We might even be wondering if limitlessness is such a good thing after all.
For many years now, our modern culture has taught us to think of limits as bad and of limitlessness as good. Indeed, this way of thinking is so deeply embedded in the practices of our world that we often do not realize how fully we have embraced it. It is one of those “deeper normative notions and images which underlie” our day-to-day life, part of what Charles Taylor calls the social imaginary of our age.
The prejudice in favor of limitlessness is why automobile manufacturers can assume that we will all recognize the unquestioned good that comes with buying a car that will give us “the limitless freedom of the road.” This is also why we expect to find exactly what we need when we go to the big box store—just the right style, just the right size, just the right color—and if the fifty-two variations on the floor or shelf don’t give us what we want, we become irate. After all, there should be no limit to our options. But if the big box store doesn’t have our item in stock, we know where to go to find it—that limitless world of the Internet that our digital devices open up to us.
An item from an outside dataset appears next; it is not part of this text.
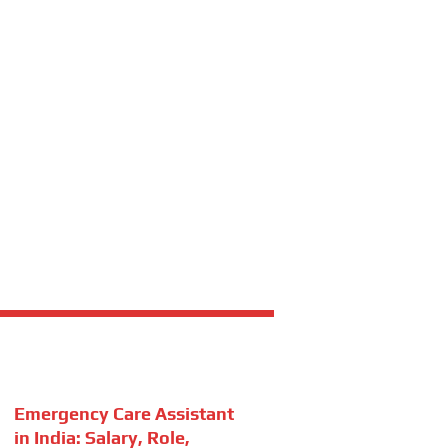
Emergency Care Assistant
in India: Salary, Role,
Suddenly, we now live in this virtual world of endless space far more completely than ever before. We now live in a virtual space that has no limits, not just because it offers an endless array of consumer goods or because it spews out endless information, but because it has no borders. Truth is, we have been living in this space to a large extent for years, but now we are experiencing the limitlessness more than ever before, and we are struggling with it. I know I certainly am.
My life now has no form or structure except the form or structure I give it. In the past I think I have at least had some success in giving the Internet a place in my life, but also in placing that reality within the larger reality of embodied community, physical place, and a sense for what a day or a week is. Now the embodied community is absent, the physical building in which I used to work sits empty, and I live in a virtual space that has no limits with regard to either space or time.
I have yet to figure out how to live here.
What I know is that I need to accept responsibility for myself and set limits that will create manageable, potentially fruitful spaces in which to live and work. It falls on me to learn again what it means to get in touch with the limits of my body and to hold onto the natural rhythms of day and night, of weeks and seasons where time and place intersect. It falls to me to establish limits as to how many people I can serve and in what limited ways I can serve them. It falls to me to establish a schedule that includes when to go to bed or rise, when to dress, when to eat, when to “go to work,” what project to work on, and when to quit. It falls to me to learn again what doing a day’s work in a day’s time means.
Granted, some of these questions are about time, but they are also about place. Indeed, it is hard to separate the two. In the moment when I walk away from the digital device that serves as my gateway into virtual space, I move into a different, physically defined space: on my bike or on a walk, in the garden pulling weeds, at a piano keyboard, seated and writing an old-fashioned, hand-written note, in my bed with a good book (and not staring into yet another a screen), and so on.
It is clear to me that others are handling all this better than I. Many friends and family members have been working in virtual space for some time and have learned how to do it well. In some ways, their lives are continuing much less changed than my own. I will say, though, the people who have learned how to live well in the limitless space created by the Internet are people who created limits of their own well before the COVID 19 virus rolled in. I think of teachers who have been teaching online for some time and know their limits—limits of numbers of students, of phone calls, of readings, of grading processes, of their own bodies. I think of my daughter who has been doing her work as an interior designer online for years. She knows what project she is working on. She knows who her colleagues are and where her project is actually being constructed. She is at work on a specific, tangible, limited project, and she has learned how to limit herself and focus. In short, those who live well in virtual space learned some time ago how to erect fences or establish boundaries that mark out territories of fruitful labor.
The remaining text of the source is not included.